**WHAT YOU WILL DO:**
Find the line holding "crowd-based translation (405, 384)" in the entries below. Give it again exactly, along with every line after it up to and including the line holding "Tim Polzehl (311, 266)".

**PROVIDED DATA:**
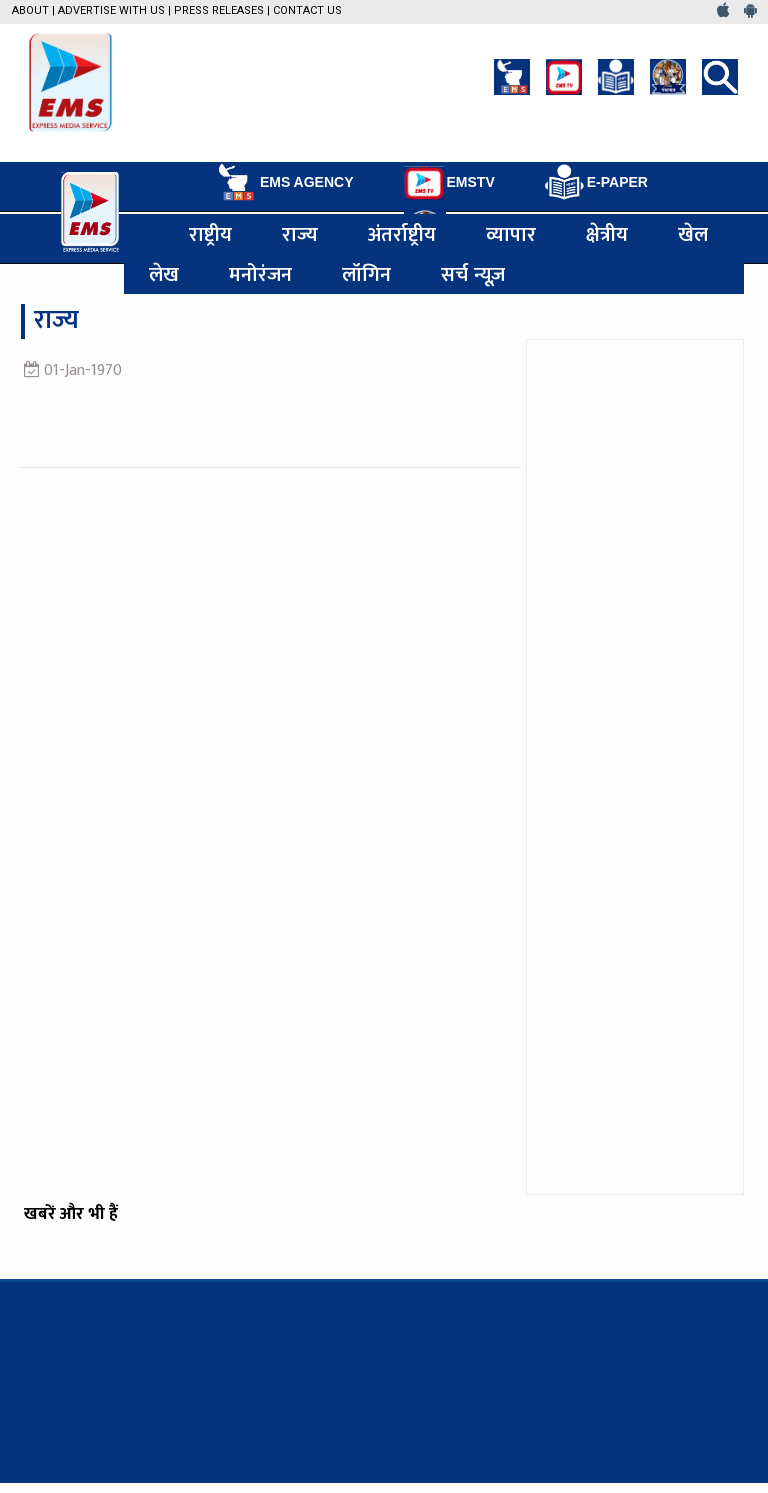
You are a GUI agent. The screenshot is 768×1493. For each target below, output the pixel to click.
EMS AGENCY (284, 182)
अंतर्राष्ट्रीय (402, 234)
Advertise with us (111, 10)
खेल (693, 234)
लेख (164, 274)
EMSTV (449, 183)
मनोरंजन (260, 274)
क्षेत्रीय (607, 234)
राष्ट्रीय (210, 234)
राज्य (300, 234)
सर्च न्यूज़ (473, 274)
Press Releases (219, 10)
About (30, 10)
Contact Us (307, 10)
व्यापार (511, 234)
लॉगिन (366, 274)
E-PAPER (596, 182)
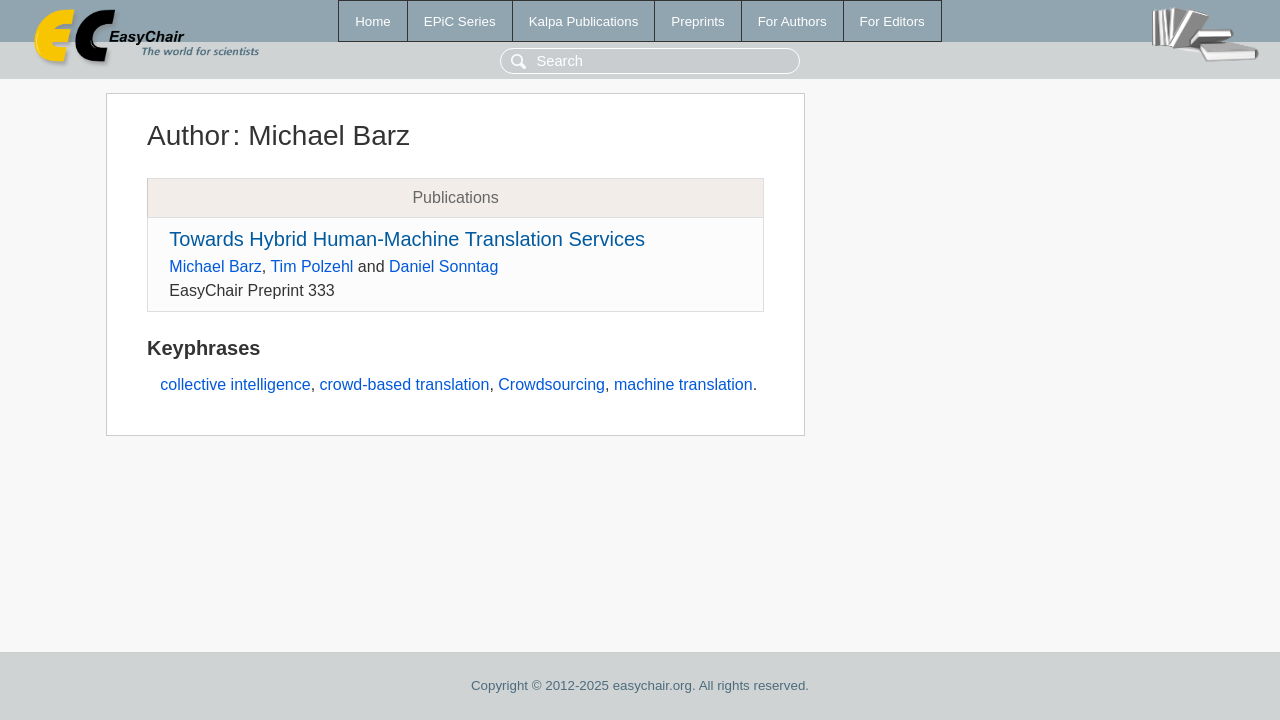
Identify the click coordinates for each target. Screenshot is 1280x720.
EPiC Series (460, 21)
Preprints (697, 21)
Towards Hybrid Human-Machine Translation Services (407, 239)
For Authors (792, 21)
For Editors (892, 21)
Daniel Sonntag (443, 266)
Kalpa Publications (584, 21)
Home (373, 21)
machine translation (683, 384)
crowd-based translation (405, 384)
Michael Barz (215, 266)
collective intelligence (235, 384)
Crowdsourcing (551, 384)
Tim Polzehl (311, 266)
...
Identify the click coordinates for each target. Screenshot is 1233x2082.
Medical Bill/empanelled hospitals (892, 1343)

**RESULT:**
crowd-based translation (405, 384)
Michael Barz (215, 266)
collective intelligence (235, 384)
Crowdsourcing (551, 384)
Tim Polzehl (311, 266)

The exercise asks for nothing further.